Start of Given data
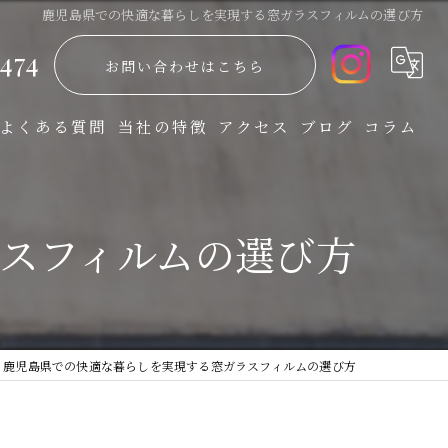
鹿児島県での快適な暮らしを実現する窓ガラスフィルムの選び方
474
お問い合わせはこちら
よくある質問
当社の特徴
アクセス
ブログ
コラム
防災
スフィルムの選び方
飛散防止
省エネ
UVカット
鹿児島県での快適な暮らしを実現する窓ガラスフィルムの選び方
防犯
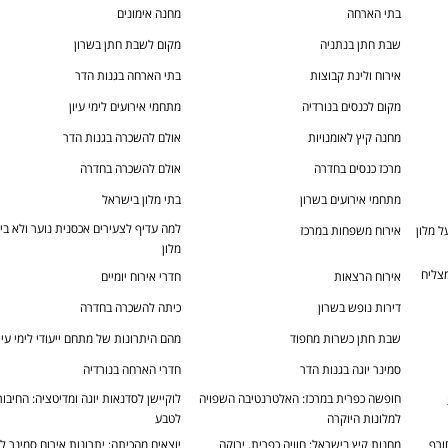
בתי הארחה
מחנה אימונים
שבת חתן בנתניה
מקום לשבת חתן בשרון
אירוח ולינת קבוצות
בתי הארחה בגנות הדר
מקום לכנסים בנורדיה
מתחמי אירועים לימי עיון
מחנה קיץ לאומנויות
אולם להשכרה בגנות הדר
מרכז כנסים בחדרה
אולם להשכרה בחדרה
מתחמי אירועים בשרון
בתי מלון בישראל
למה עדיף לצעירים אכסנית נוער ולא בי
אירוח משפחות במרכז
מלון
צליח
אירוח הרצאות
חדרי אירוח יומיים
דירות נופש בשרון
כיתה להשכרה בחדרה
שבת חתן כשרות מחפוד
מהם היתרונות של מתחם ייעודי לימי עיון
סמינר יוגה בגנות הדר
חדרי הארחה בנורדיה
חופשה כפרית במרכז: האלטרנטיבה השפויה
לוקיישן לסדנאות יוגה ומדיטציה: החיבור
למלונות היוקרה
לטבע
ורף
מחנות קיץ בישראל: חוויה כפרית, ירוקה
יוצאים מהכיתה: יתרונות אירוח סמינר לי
End of Given data
Start of Given data
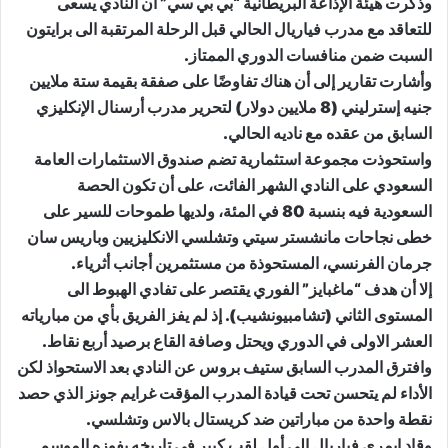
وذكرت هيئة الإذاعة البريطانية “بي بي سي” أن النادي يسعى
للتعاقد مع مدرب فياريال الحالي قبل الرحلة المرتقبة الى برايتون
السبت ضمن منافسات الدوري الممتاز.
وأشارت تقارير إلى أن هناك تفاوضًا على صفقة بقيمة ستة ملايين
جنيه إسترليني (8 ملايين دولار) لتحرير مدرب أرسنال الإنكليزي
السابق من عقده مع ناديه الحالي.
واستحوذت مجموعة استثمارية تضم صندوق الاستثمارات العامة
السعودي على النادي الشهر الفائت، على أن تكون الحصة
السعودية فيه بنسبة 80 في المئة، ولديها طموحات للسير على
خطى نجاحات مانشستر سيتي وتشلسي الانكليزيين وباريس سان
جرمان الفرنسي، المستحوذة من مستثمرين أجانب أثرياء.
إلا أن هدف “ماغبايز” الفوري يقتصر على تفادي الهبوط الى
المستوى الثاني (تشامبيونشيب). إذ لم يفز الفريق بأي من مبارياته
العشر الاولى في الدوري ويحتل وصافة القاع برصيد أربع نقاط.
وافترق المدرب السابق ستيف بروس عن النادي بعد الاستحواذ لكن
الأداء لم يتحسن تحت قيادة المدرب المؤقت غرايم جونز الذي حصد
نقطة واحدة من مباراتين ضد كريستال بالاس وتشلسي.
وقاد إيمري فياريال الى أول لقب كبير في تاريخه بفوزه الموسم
End of Given data
Start of Given data
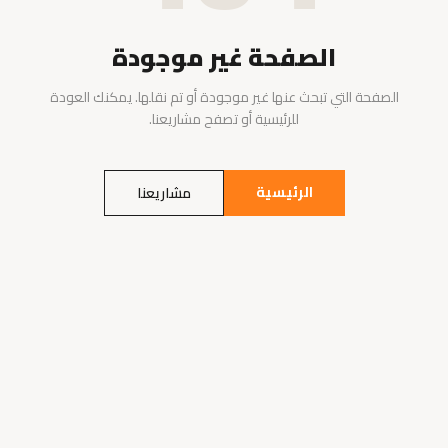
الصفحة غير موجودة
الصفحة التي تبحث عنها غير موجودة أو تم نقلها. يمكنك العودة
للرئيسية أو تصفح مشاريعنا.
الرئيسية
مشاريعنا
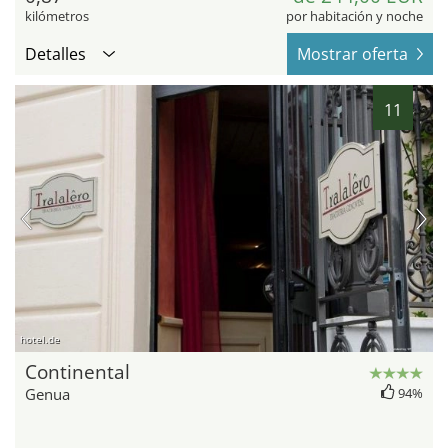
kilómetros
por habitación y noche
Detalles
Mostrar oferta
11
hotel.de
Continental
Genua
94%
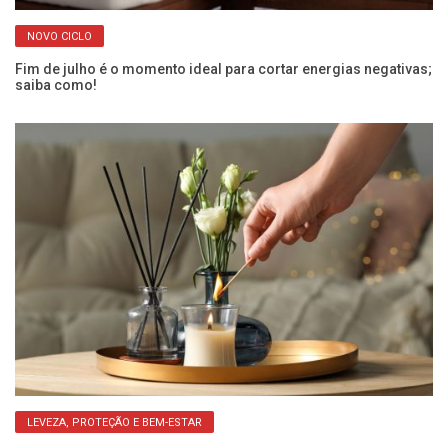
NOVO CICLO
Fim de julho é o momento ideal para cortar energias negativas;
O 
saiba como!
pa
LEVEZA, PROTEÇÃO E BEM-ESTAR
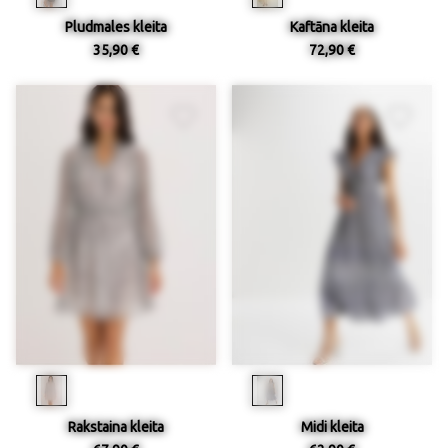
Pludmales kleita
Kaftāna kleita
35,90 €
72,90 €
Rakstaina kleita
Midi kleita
End of Given data
Exercise brief -
Report all lines of the material that contain the word "להשכרה".

Written response -
אולם להשכרה בגנות הדר
אולם להשכרה בחדרה
כיתה להשכרה בחדרה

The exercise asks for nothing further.